The corporate governance framework must address, at a minimum: objectives and strategies; structure and governance of the governing body; appropriate allocation of oversight and management responsibilities; independence and objectivity; collective duties of the governing body; duties of individual directors; appointments and delegation of functions and responsibilities; risk management and internal control systems; conflicts of interest and code of conduct; remuneration policy and practices; reliable and transparent financial reporting; transparency of communications; duties of senior management; and relations with CIMA.

In addition to enhanced documentation requirements, governing bodies of regulated entities are required to meet, at least annually, to review and revise, as necessary, aspects of their corporate governance and internal control practices and frameworks to ensure there are no gaps in compliance with CIMA’s measures. Governing bodies can also use this meeting to assess outsourcing arrangements and receive updates and reports from service providers.

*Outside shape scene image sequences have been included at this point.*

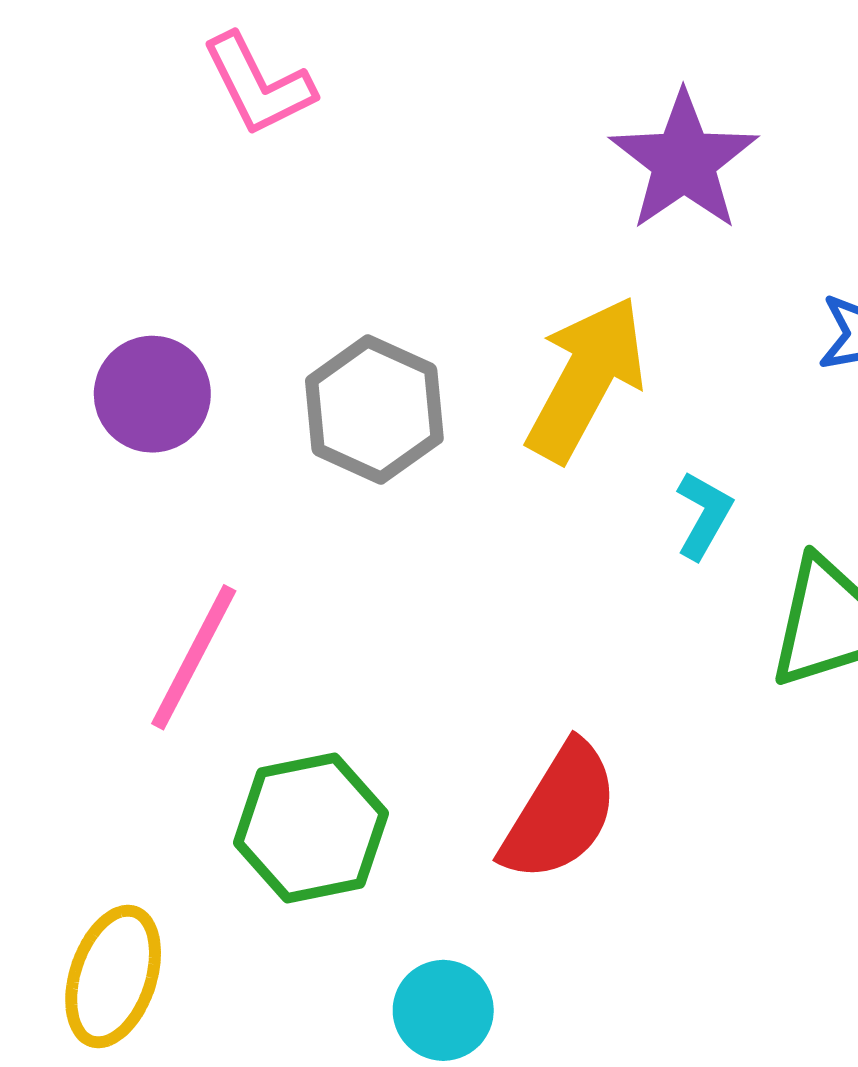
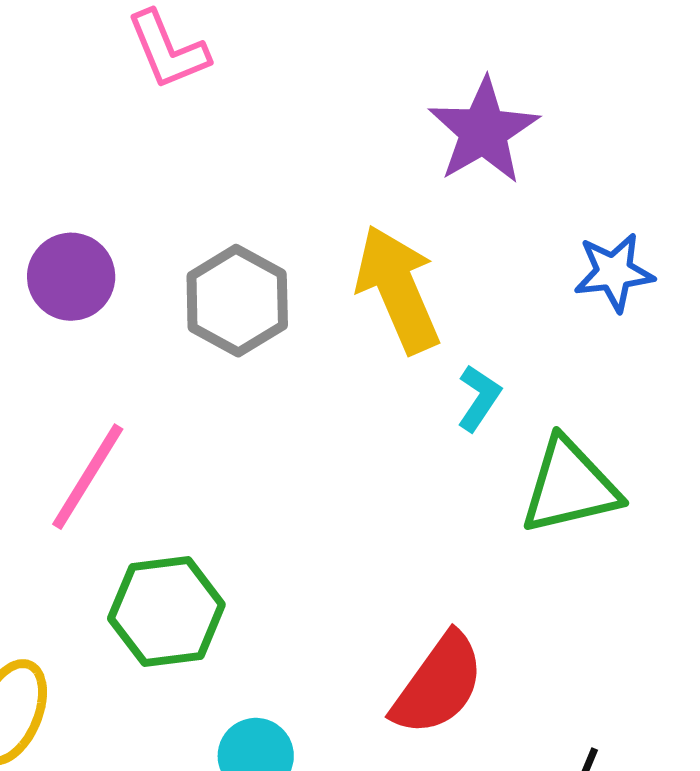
yellow arrow: (586, 379) -> (398, 289), turned -56
red semicircle: (560, 812) -> (438, 684), moved

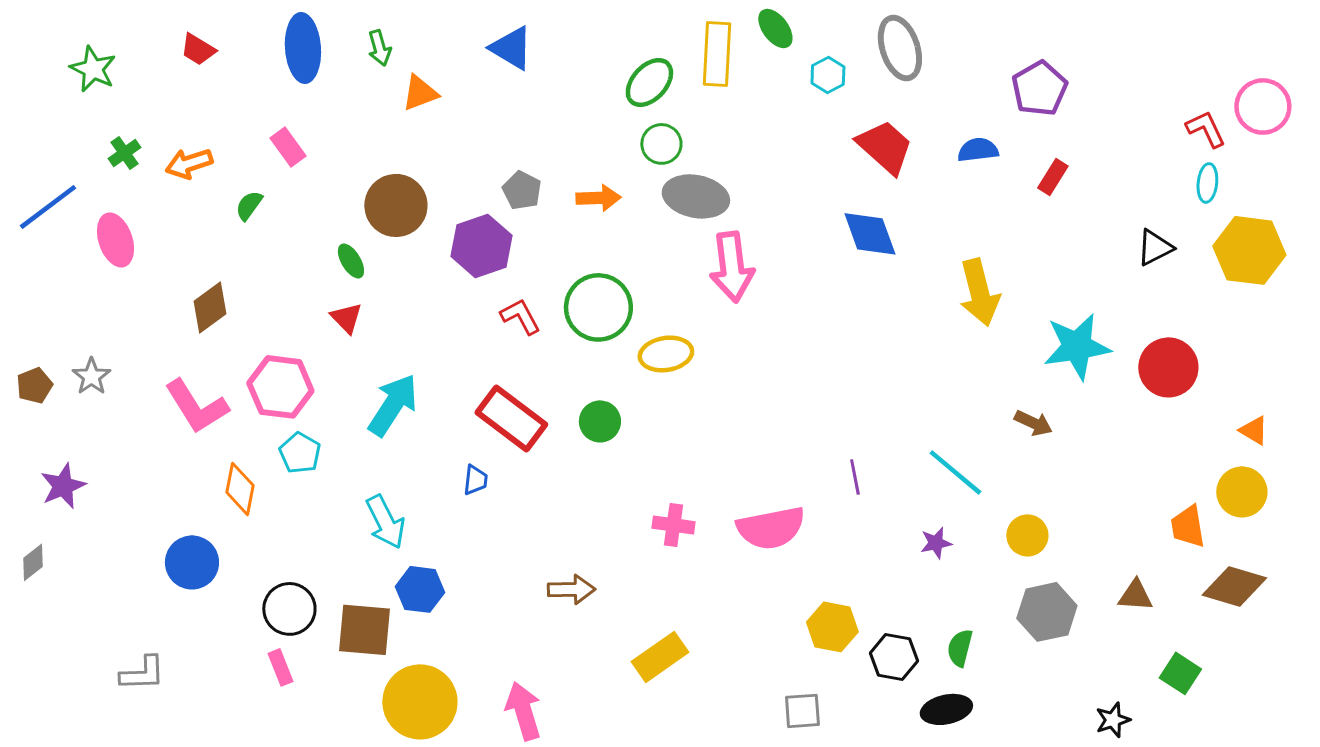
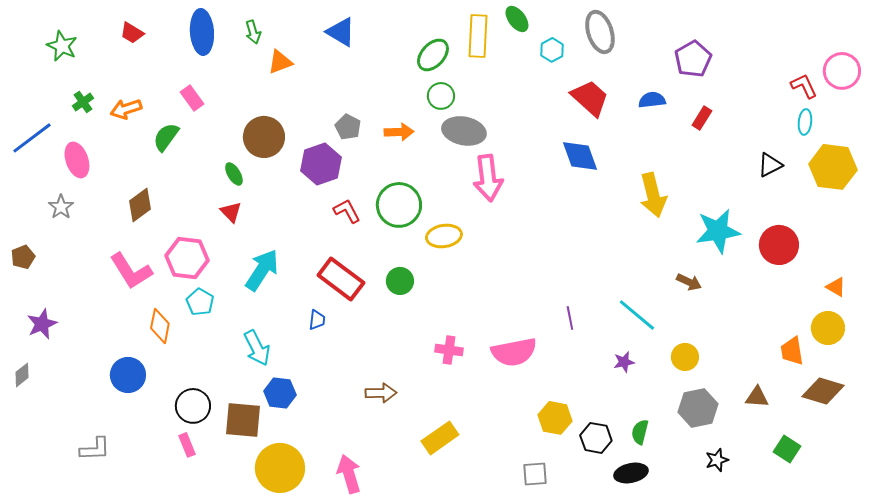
green semicircle: (249, 205) -> (166, 137), size x1.4
gray star: (91, 376) -> (61, 207), moved
black star: (1113, 720) -> (717, 460), moved

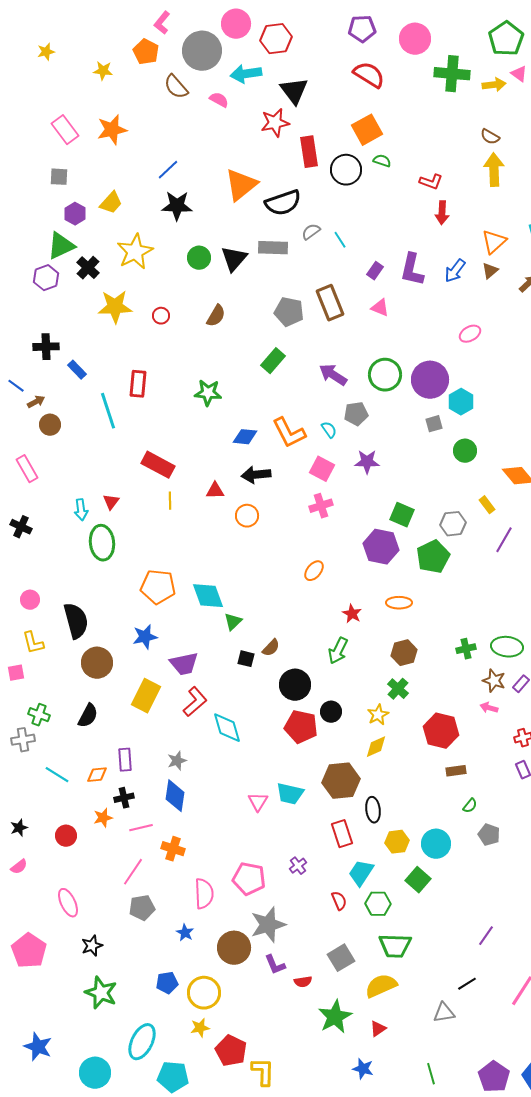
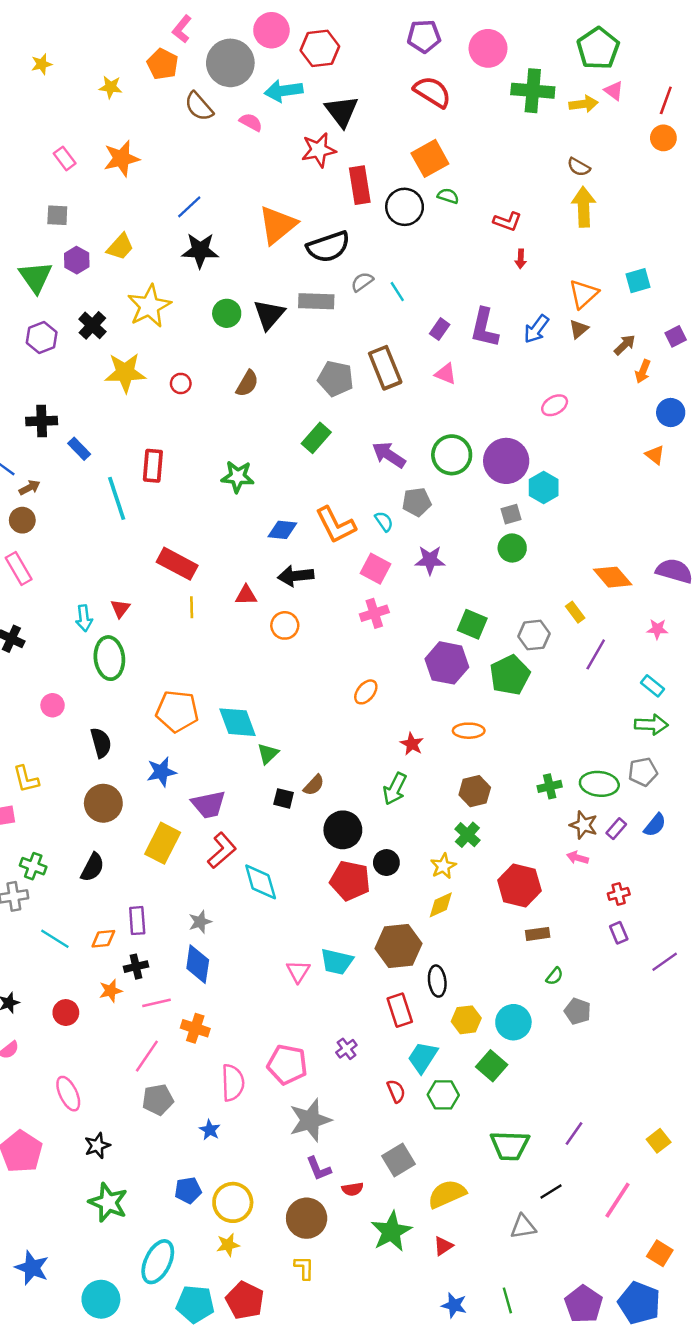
pink rectangle: (65, 130) -> (65, 158), size x0.7
red arrow: (442, 213) -> (521, 259), size x0.7
green triangle: (61, 246) -> (36, 277), moved, turned -40
brown circle: (50, 425) -> (22, 520), moved
green circle: (465, 451) -> (512, 548), moved
pink circle: (30, 600) -> (53, 705), moved
black semicircle: (76, 621) -> (101, 743), moved, size x0.7
green trapezoid: (395, 946) -> (510, 1146), moved
brown circle: (234, 948) -> (307, 1218), moved
red pentagon: (231, 1051) -> (245, 1300), moved
blue star: (363, 1069) -> (454, 1305), moved
yellow L-shape: (263, 1072) -> (304, 1268), moved, size x0.7

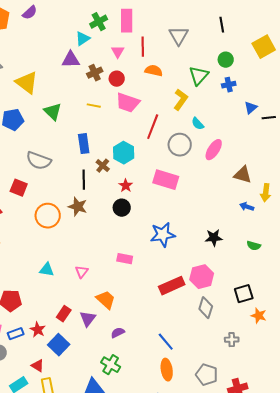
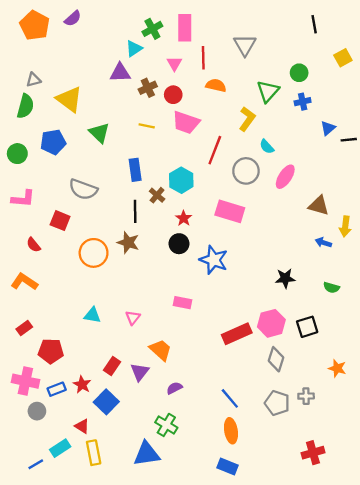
black line: (222, 25) -> (314, 24), moved
yellow square: (264, 47) -> (343, 58), size x0.7
blue star: (163, 235) -> (214, 260), moved, turned 30
black square: (244, 294) -> (307, 327), moved
gray pentagon: (207, 375) -> (277, 403), moved

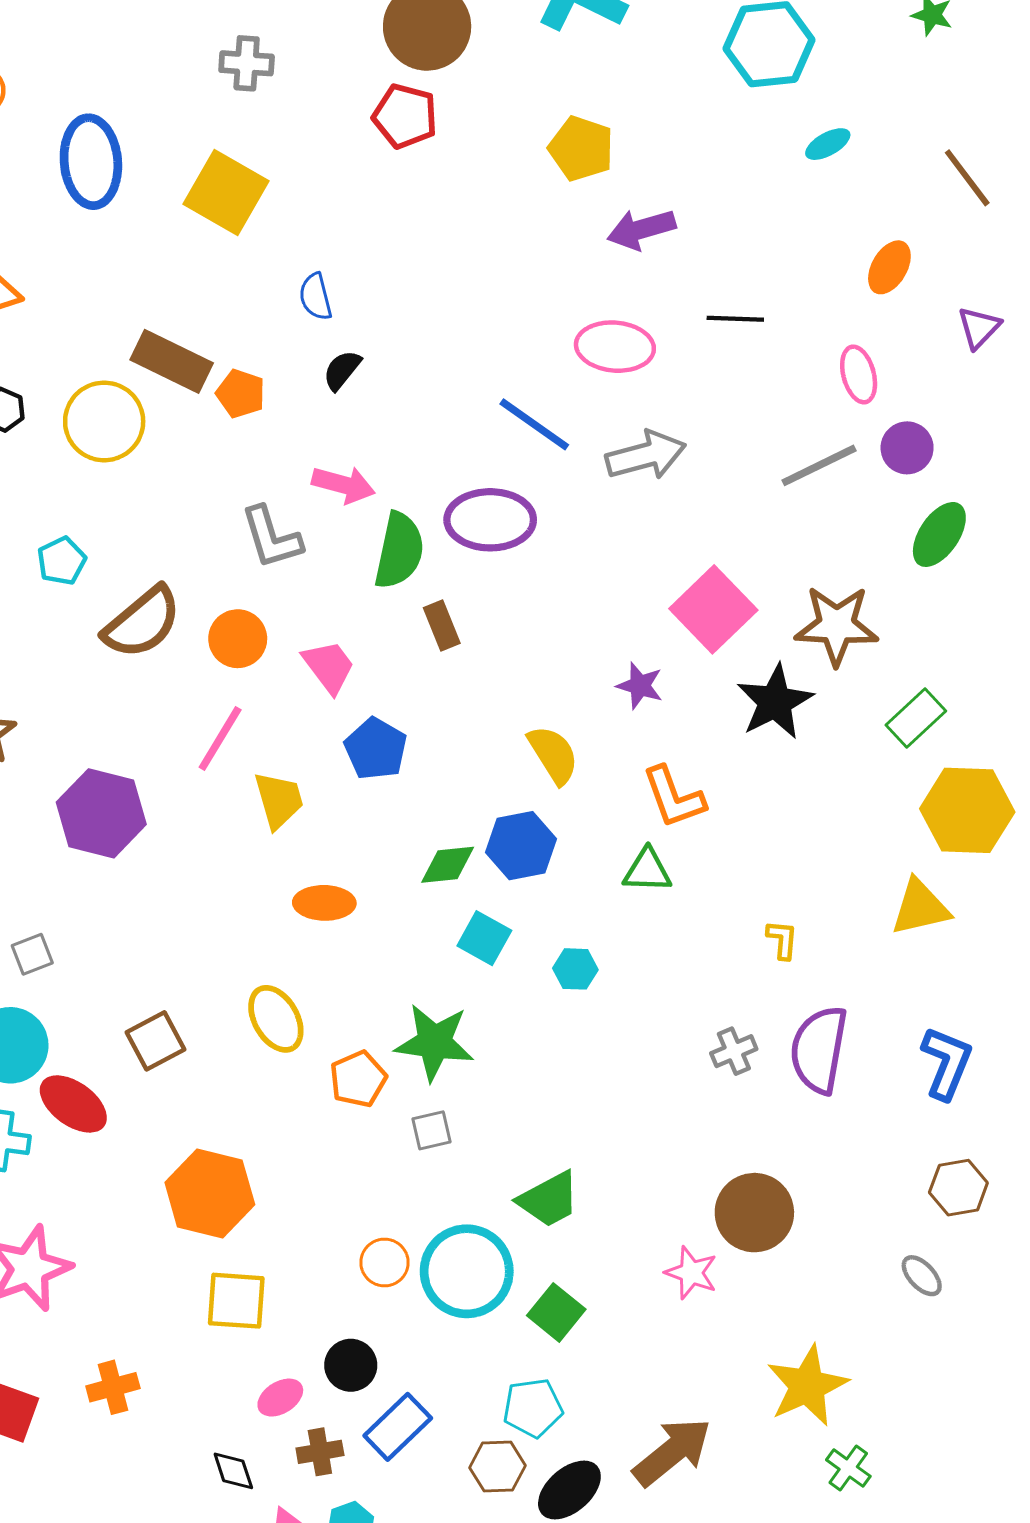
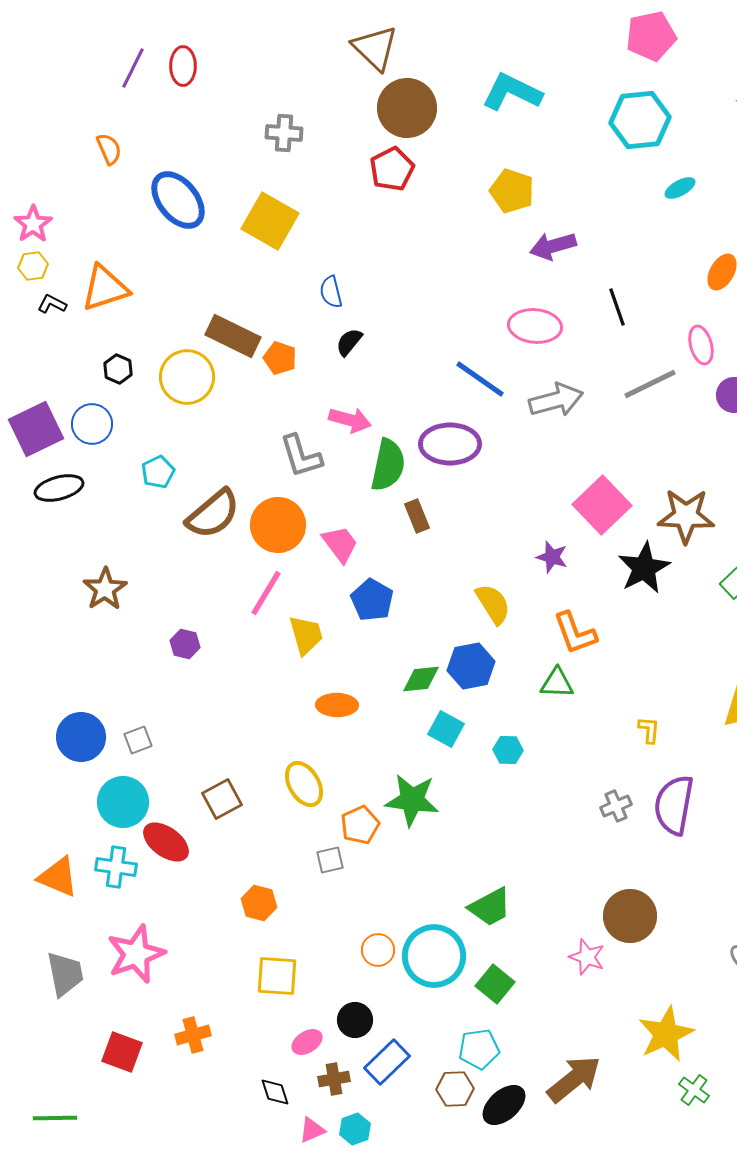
red pentagon: (405, 116) -> (392, 169), turned 30
blue ellipse: (91, 162) -> (178, 200), turned -34
black line: (735, 319) -> (617, 307), turned 69
gray line: (819, 465) -> (650, 384), moved
orange circle: (238, 639) -> (278, 525), size x1.4
purple hexagon: (101, 813) -> (185, 644), size x0.5
gray square: (431, 1130) -> (330, 860), moved
orange hexagon: (210, 1194) -> (259, 903), size x0.6

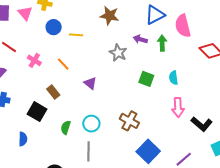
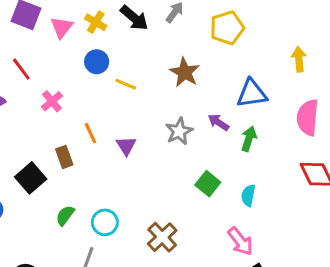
pink semicircle: (183, 26) -> (308, 117), moved
orange line: (63, 64) -> (90, 133), moved
purple triangle: (90, 83) -> (126, 146), moved
pink arrow: (178, 107) -> (240, 241), turned -54

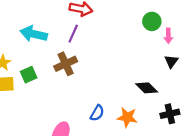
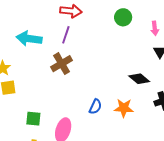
green circle: (152, 21) -> (123, 17), moved
green square: (29, 75) -> (33, 119), moved, turned 35

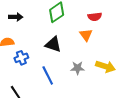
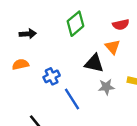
black triangle: (53, 44) -> (94, 63), moved
blue cross: (21, 58) -> (52, 76), moved

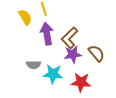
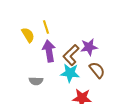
purple star: (73, 54) -> (89, 47), moved
cyan star: (53, 74) -> (70, 73), moved

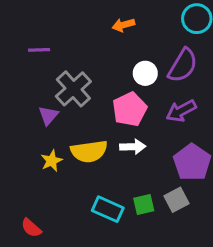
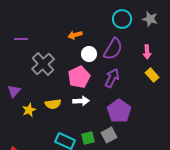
orange arrow: (123, 25) -> (75, 35), moved
purple arrow: (181, 111) -> (112, 78), turned 144
purple triangle: (48, 115) -> (14, 91), moved
yellow semicircle: (89, 151) -> (53, 104), size x0.7

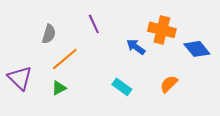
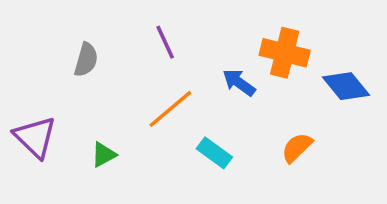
orange line: (65, 59) -> (170, 109), moved

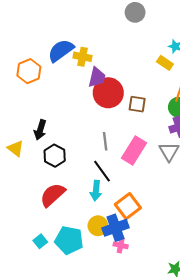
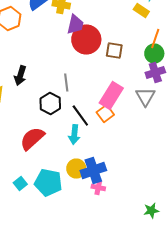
gray line: (105, 141) -> (66, 82), moved
black hexagon: (55, 156) -> (50, 104), moved
orange square: (128, 206) -> (105, 114), moved, size x0.7

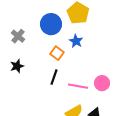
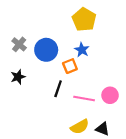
blue circle: (51, 24) -> (46, 50), moved
orange square: (57, 53) -> (70, 66), moved, turned 32

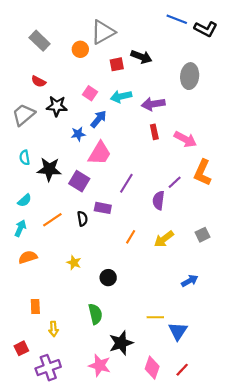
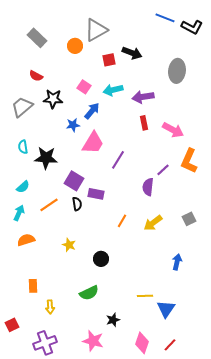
purple square: (79, 181) -> (74, 181), moved
purple line: (126, 183) -> (118, 160), moved
blue arrow: (190, 281) -> (177, 262), turned -49
green semicircle: (95, 314) -> (89, 293), turned 78
black star: (121, 343) -> (113, 320), size x0.6
red square: (21, 348) -> (12, 325), moved

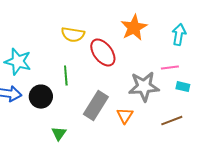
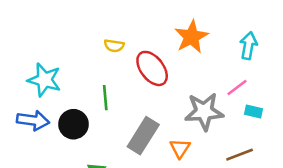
yellow semicircle: (73, 35) -> (114, 46), size x0.7
pink line: (170, 68) -> (237, 87), turned -30

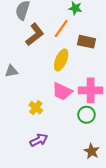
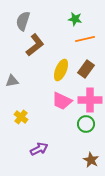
orange line: (61, 28) -> (85, 39), moved, turned 42
brown rectangle: (86, 42) -> (86, 69), moved, turned -66
yellow cross: (36, 108) -> (21, 117), moved

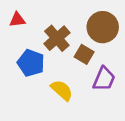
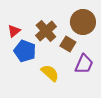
red triangle: (17, 20) -> (14, 31), moved, turned -32

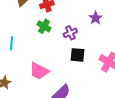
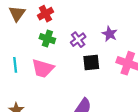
purple star: (95, 18) -> (110, 34), moved
pink trapezoid: (39, 71) -> (43, 68), moved

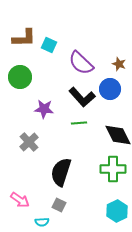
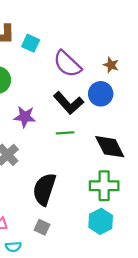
cyan hexagon: (117, 211) -> (101, 221), moved
cyan semicircle: (42, 222) -> (13, 247), moved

Statement of Guidance on Corporate Governance for Mutual Funds and Private Funds

The SOG on Corporate Governance for Mutual Funds and Private Funds has been extended to apply to private funds and is intended to provide specific industry guidance with respect to addressing obligations under the CG Rule. The nature of the regulatory requirements is largely unchanged, except to import appropriate terminology in relation to private funds, such as references to ‘marketing materials’ in addition to offering memorandum. The SOG also replaces previous references to ‘Governing Body’ with ‘Operator’, in keeping with the terminology in the underlying Acts.

The new obligations should not impact current operating practices in a material manner, as there is flexibility in how and when the arrangements are implemented, as explained above. The new measures may need to be considered and reflected in the responses to the FAR forms to be filed with CIMA for FY2023 and onwards.

Updated measures

The updated measures include revisions made to existing SOGs on Outsourcing, Records Management and Cybersecurity.

The updated measures continue to apply to the same regulated entities to which they applied previously. The Outsourcing and Cybersecurity measures do not apply to regulated private or mutual funds.

1   A Rule is a CIMA directive creating a regulatory obligation, breach of which may lead to regulatory enforcement action. A SOG is a measure for CIMA to assess compliance with a Rule or the law.